The Challenge: NAT and Firewalls in WebRTC
Before exploring STUN and TURN in depth, it's essential to understand the core networking challenge they solve. Most devices on the internet today operate behind Network Address Translation (NAT) systems and firewalls. These technologies provide security and address conservation but create significant obstacles for peer-to-peer communication - the foundation of WebRTC.

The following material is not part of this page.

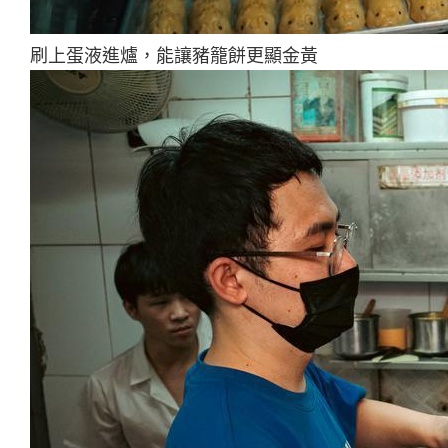
刷上蛋液進爐，能讓豬籠餅更顯金黃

Network Address Translation (NAT)
NAT is a technique used by routers to allow multiple devices on a private network to share a single public IP address. While efficient for outbound connections, NAT creates a fundamental challenge for WebRTC:
- Devices on private networks are assigned private IP addresses (e.g., 192.168.1.x) that aren't directly accessible from the internet
- The router performs address translation, masking the internal IP with its public IP when traffic goes out
- Return traffic must be properly mapped back to the correct internal device
- Incoming connection requests have no established mapping and are typically blocked
This creates the "NAT traversal problem" - how can two peers behind different NATs establish a direct connection when neither can initiate a connection to the other's private IP?

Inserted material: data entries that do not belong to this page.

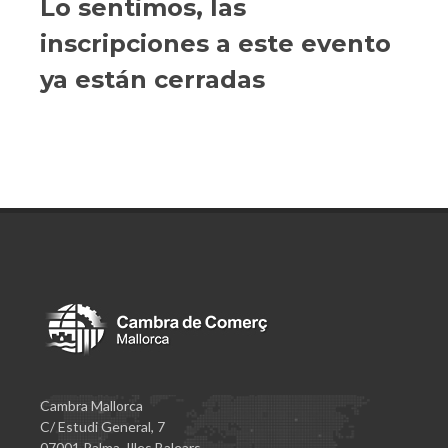
Lo sentimos, las
inscripciones a este evento
ya están cerradas
Cambra Mallorca
C/ Estudi General, 7
07001 Palma. Illes Balears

Understanding STUN in Depth
STUN (Session Traversal Utilities for NAT) provides a solution to the NAT traversal problem by helping devices discover their public-facing network information.
How STUN Works
- Public IP Discovery: A WebRTC client sends a request to a STUN server on the public internet
- NAT Mapping Analysis: The STUN server examines the request and determines the public IP address and port from which the request originated
- Response Generation: The STUN server sends back this information to the client
- Exchange via Signaling: WebRTC peers exchange their STUN-discovered addresses through the signaling channel
- Connection Attempt: Peers attempt to establish direct connections using the discovered public endpoints
STUN Server Implementation
A basic STUN server implementation requires:
// Example configuration of STUN servers in a WebRTC application
const configuration = {
iceServers: [
{
urls: [
'stun:stun1.l.google.com:19302',
'stun:stun2.l.google.com:19302',
]
}
],
iceCandidatePoolSize: 10,
};
// Create peer connection with this configuration
const peerConnection = new RTCPeerConnection(configuration);
STUN Success Rates
STUN is often effective, but recent real-world data provides a more nuanced picture of connectivity patterns. In open-internet consumer traffic, direct connections (host + server-reflexive) succeed in roughly 75-80% of sessions; the remaining 20-25% require a relay. This is according to Chrome usage metrics analysis (UMA) data, making it a reliable indicator of real-world conditions.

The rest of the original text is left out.